§ Exercise requirements
Write out the whole listing below so that every line matches exactly.

§ Supplied material
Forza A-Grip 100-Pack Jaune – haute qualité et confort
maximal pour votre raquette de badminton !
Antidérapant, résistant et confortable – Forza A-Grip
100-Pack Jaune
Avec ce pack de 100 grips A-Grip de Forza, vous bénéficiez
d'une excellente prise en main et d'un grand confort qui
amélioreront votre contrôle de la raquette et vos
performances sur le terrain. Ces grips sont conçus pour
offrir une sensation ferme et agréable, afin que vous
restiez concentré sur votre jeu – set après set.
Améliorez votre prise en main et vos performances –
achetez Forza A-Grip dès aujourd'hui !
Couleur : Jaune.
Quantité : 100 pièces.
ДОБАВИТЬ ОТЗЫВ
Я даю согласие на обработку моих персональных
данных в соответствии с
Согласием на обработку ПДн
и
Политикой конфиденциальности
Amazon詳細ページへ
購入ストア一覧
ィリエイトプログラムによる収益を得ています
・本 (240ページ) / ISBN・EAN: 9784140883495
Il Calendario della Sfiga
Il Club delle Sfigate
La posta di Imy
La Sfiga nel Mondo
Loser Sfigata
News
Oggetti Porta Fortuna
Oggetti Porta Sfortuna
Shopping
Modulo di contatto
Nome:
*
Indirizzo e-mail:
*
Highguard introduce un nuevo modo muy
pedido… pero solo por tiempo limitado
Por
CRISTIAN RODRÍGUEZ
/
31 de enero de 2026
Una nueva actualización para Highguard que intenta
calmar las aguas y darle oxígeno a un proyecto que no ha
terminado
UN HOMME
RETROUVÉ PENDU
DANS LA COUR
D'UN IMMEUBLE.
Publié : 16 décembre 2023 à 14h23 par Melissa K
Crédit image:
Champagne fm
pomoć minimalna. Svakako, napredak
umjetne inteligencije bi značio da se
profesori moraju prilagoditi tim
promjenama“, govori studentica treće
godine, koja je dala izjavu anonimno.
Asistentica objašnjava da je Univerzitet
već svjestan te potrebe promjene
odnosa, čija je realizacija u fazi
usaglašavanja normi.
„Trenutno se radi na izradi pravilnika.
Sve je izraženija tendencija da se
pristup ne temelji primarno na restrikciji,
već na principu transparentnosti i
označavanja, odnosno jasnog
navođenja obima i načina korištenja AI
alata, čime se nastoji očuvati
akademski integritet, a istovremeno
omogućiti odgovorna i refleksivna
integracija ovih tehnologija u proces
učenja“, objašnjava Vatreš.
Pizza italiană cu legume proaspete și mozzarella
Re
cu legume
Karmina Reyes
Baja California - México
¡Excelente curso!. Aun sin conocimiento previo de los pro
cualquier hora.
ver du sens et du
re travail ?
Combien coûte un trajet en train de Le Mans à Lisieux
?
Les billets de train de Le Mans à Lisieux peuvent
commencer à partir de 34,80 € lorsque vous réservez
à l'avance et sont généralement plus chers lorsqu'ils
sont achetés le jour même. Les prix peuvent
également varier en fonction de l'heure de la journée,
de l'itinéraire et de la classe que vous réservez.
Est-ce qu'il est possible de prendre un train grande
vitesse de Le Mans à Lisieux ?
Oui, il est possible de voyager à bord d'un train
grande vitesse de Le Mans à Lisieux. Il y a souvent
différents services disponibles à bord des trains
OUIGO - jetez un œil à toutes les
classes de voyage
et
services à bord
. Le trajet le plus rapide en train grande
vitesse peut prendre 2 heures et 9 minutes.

§ Answer to this exercise
Forza A-Grip 100-Pack Jaune – haute qualité et confort
maximal pour votre raquette de badminton !
Antidérapant, résistant et confortable – Forza A-Grip
100-Pack Jaune
Avec ce pack de 100 grips A-Grip de Forza, vous bénéficiez
d'une excellente prise en main et d'un grand confort qui
amélioreront votre contrôle de la raquette et vos
performances sur le terrain. Ces grips sont conçus pour
offrir une sensation ferme et agréable, afin que vous
restiez concentré sur votre jeu – set après set.
Améliorez votre prise en main et vos performances –
achetez Forza A-Grip dès aujourd'hui !
Couleur : Jaune.
Quantité : 100 pièces.
ДОБАВИТЬ ОТЗЫВ
Я даю согласие на обработку моих персональных
данных в соответствии с
Согласием на обработку ПДн
и
Политикой конфиденциальности
Amazon詳細ページへ
購入ストア一覧
ィリエイトプログラムによる収益を得ています
・本 (240ページ) / ISBN・EAN: 9784140883495
Il Calendario della Sfiga
Il Club delle Sfigate
La posta di Imy
La Sfiga nel Mondo
Loser Sfigata
News
Oggetti Porta Fortuna
Oggetti Porta Sfortuna
Shopping
Modulo di contatto
Nome:
*
Indirizzo e-mail:
*
Highguard introduce un nuevo modo muy
pedido… pero solo por tiempo limitado
Por
CRISTIAN RODRÍGUEZ
/
31 de enero de 2026
Una nueva actualización para Highguard que intenta
calmar las aguas y darle oxígeno a un proyecto que no ha
terminado
UN HOMME
RETROUVÉ PENDU
DANS LA COUR
D'UN IMMEUBLE.
Publié : 16 décembre 2023 à 14h23 par Melissa K
Crédit image:
Champagne fm
pomoć minimalna. Svakako, napredak
umjetne inteligencije bi značio da se
profesori moraju prilagoditi tim
promjenama“, govori studentica treće
godine, koja je dala izjavu anonimno.
Asistentica objašnjava da je Univerzitet
već svjestan te potrebe promjene
odnosa, čija je realizacija u fazi
usaglašavanja normi.
„Trenutno se radi na izradi pravilnika.
Sve je izraženija tendencija da se
pristup ne temelji primarno na restrikciji,
već na principu transparentnosti i
označavanja, odnosno jasnog
navođenja obima i načina korištenja AI
alata, čime se nastoji očuvati
akademski integritet, a istovremeno
omogućiti odgovorna i refleksivna
integracija ovih tehnologija u proces
učenja“, objašnjava Vatreš.
Pizza italiană cu legume proaspete și mozzarella
Re
cu legume
Karmina Reyes
Baja California - México
¡Excelente curso!. Aun sin conocimiento previo de los pro
cualquier hora.
ver du sens et du
re travail ?
Combien coûte un trajet en train de Le Mans à Lisieux
?
Les billets de train de Le Mans à Lisieux peuvent
commencer à partir de 34,80 € lorsque vous réservez
à l'avance et sont généralement plus chers lorsqu'ils
sont achetés le jour même. Les prix peuvent
également varier en fonction de l'heure de la journée,
de l'itinéraire et de la classe que vous réservez.
Est-ce qu'il est possible de prendre un train grande
vitesse de Le Mans à Lisieux ?
Oui, il est possible de voyager à bord d'un train
grande vitesse de Le Mans à Lisieux. Il y a souvent
différents services disponibles à bord des trains
OUIGO - jetez un œil à toutes les
classes de voyage
et
services à bord
. Le trajet le plus rapide en train grande
vitesse peut prendre 2 heures et 9 minutes.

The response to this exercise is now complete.